Rudy Ray Moore (Dolemite) is a deceptive figure. Many people remember the man with a laugh and a smile as he was the constant joker, his black Christmas albums were always fun of “joy” and his patented brand of Kung Fu, or Kung Funk is hilarious. There’s a lot more to Moore than sex with white women and martial arts. The history of African American cinema recognises Dolemite as an incredibly influential force on those following D’Urville and Rudy in front of the camera. It is a film that has been referenced, reworked and robbed by every actor/director from the Wayans brothers to John Singleton but The Disco Godfather is, or should be, as important and influential. The film is largely overlooked as a bit of fun. The title is funny, the star dressed like a black Liberace and is filled with more audible hits than a Bruce Lee movie but there’s so much more going on.
The narrative carries with it a serious message.
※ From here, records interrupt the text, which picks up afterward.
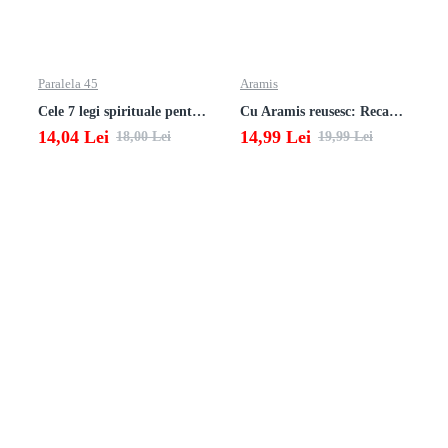
Paralela 45
Aramis
Cele 7 legi spirituale pentru parinti
Cu Aramis reusesc: Recapitulare si evaluare - Clasa a 3-a (Matematica si Stiinte ale naturii)
14,04 Lei
14,99 Lei
18,00 Lei
19,99 Lei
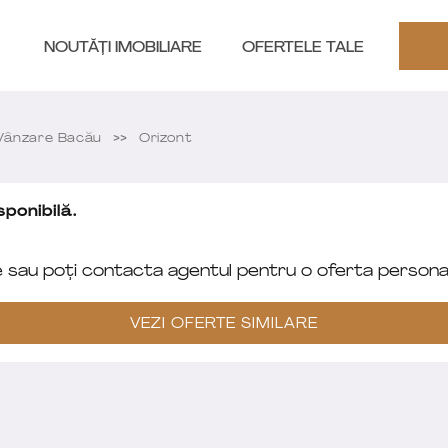
NOUTĂȚI IMOBILIARE
OFERTELE TALE
Vânzare Bacău
Orizont
ponibilă.
e sau poți contacta agentul pentru o oferta personal
VEZI OFERTE SIMILARE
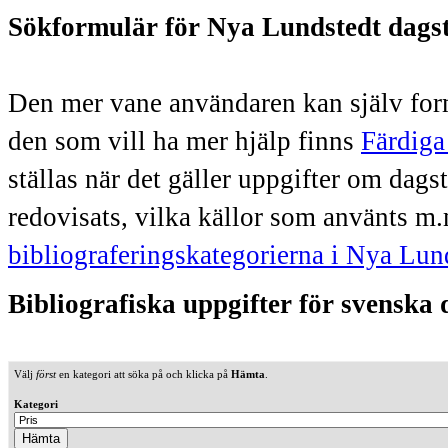
Sökformulär för Nya Lundstedt dags
Den mer vane användaren kan själv form
den som vill ha mer hjälp finns
Färdiga
ställas när det gäller uppgifter om dag
redovisats, vilka källor som använts m.
bibliograferingskategorierna i Nya Lun
Bibliografiska uppgifter för svenska
Välj
först
en kategori att söka på och klicka på
Hämta
.
Kategori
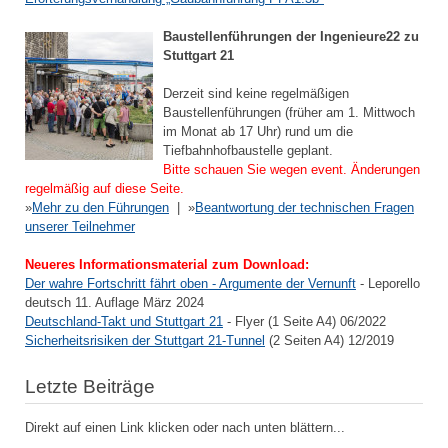
Baustellenführungen der Ingenieure22 zu
Stuttgart 21
Derzeit sind keine regelmäßigen
Baustellenführungen (früher am 1. Mittwoch
im Monat ab 17 Uhr) rund um die
Tiefbahnhofbaustelle geplant.
Bitte schauen Sie wegen event. Änderungen
regelmäßig auf diese Seite.
»
Mehr zu den Führungen
| »
Beantwortung der technischen Fragen
unserer Teilnehmer
Neueres Informationsmaterial zum Download:
Der wahre Fortschritt fährt oben - Argumente der Vernunft
- Leporello
deutsch 11. Auflage März 2024
Deutschland-Takt und Stuttgart 21
- Flyer (1 Seite A4) 06/2022
Sicherheitsrisiken der Stuttgart 21-Tunnel
(2 Seiten A4) 12/2019
Letzte Beiträge
Direkt auf einen Link klicken oder nach unten blättern...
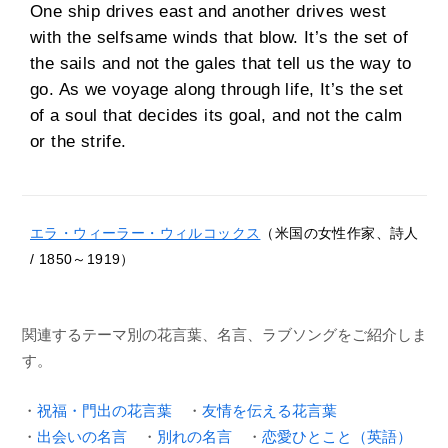
One ship drives east and another drives west
with the selfsame winds that blow. It’s the set of
the sails and not the gales that tell us the way to
go. As we voyage along through life, It’s the set
of a soul that decides its goal, and not the calm
or the strife.
エラ・ウィーラー・ウィルコックス
（米国の女性作家、詩人
/ 1850～1919）
関連するテーマ別の花言葉、名言、ラブソングをご紹介しま
す。
・
祝福・門出の花言葉
・
友情を伝える花言葉
・
出会いの名言
・
別れの名言
・
恋愛ひとこと（英語）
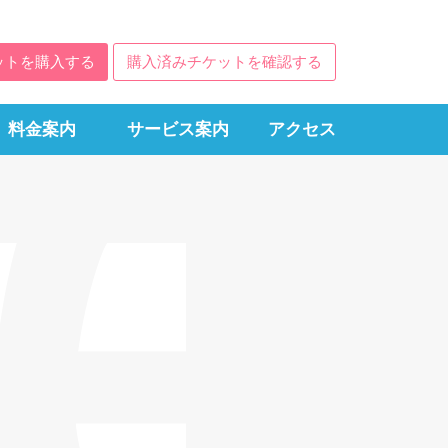
ットを購入する
購入済みチケットを確認する
料金案内
サービス案内
アクセス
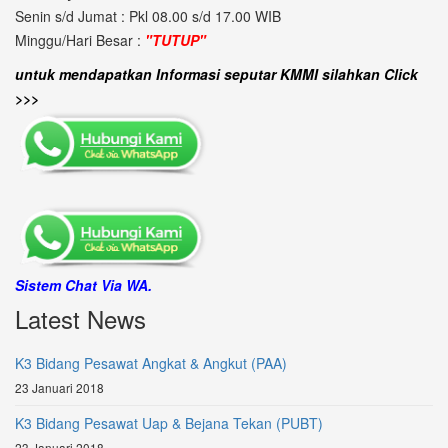
Senin s/d Jumat : Pkl 08.00 s/d 17.00 WIB
Minggu/Hari Besar :
"TUTUP"
untuk mendapatkan Informasi seputar KMMI silahkan Click
>>>
Sistem Chat Via WA.
Latest News
K3 Bidang Pesawat Angkat & Angkut (PAA)
23 Januari 2018
K3 Bidang Pesawat Uap & Bejana Tekan (PUBT)
23 Januari 2018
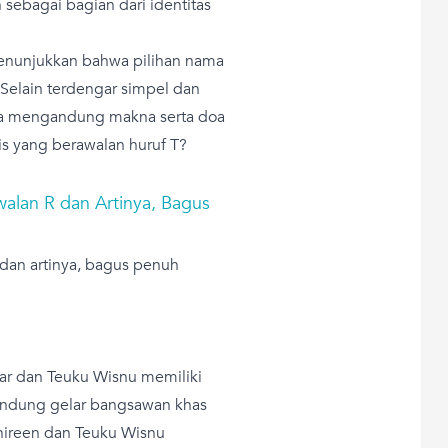
h sebagai bagian dari identitas
enunjukkan bahwa pilihan nama
Selain terdengar simpel dan
ena mengandung makna serta doa
rtis yang berawalan huruf T?
alan R dan Artinya, Bagus
 dan artinya, bagus penuh
kar dan Teuku Wisnu memiliki
andung gelar bangsawan khas
Shireen dan Teuku Wisnu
It’s one that is as relevant today as it was in 1979 and while sentences for “street” drugs are higher than their pure/expensive counterparts will be relevant for many more years to come. Wagoner’s screenplay and
Moore’s performance addresses the problem of drugs, lack of opportunities and the almost
generational system of black-on-black crime.
As angel dust sweeps the streets, and in the pursuit of narcotic profit,
many young and promising men, women and children are caught up in the cycle of
supply and demand (even if the demand is little more than a demand for the pain
to stop). It’s not just the narrative
that carries a strong anti-drugs message.
Many of the under-the-influence scenes are incredibly powerful, experimental
and unnerving. Bucky’s courtside attack
and the lady who serves her six month old son up on a silver platter at a
family dinner but two to mention. This
is a far cry from the fun loving times of The
Human Tornado and is a perfect example of what truly makes a great Exploitation film. That ideal of striving to
achieve more, to make more of the movie than perhaps the narrative, budget or
(in some occasions) even talent will allow.
The dialogue is cut straight out of 42nd street. It’s brilliant, vibrant, beautiful and
another example of how Moore
is trying to make a stand against something that he sees as a problem in
society. All too often in drugs related
Exploitation cinema the anti-drugs voice is a white male. He’s a suit.
A square. A dullard and it’s
showcased in his use of language. He’s
not someone that the audience can relate to, and his irrelevance allows for the
audience to disregard his message, “ah that’s not for me”. But not here.
Williams, though a retired cop, is probably the coolest character in the
entire movie. It’s Rudy Ray, does that
even surprise you? He speaks the
language of the street, the language of the kids and in doing so makes the
anti-drugs, PCP is whack message one of great relevance. Such is his influence over African American
cinema that if he was alive his influence on any subject would still be
The film earns it’s place in Exploitation history in the final third. As Williams takes to the streets we’re treated to a high octane mix of martial arts and experimental drug fuelled imagery that seeks to represent an accurate psyche of those wrapped in the confusing haze of a PCP dream. The film has genuine soul, not just soul in a disco kind of way but soul that comes from having a meaningful thing to say and knowing that your message is best delivered with humour, style and fun. Very rarely will you read a review so one-sided, very rarely will you experience a film that’s so one-sided in the creation of emotion. The Disco Godfather achieves everything it sets out to do, it’s a fun, entertaining, soulful, kinetic, chaotic piece of Exploitation cinema that leaves you ever so slightly haunted. Perfect.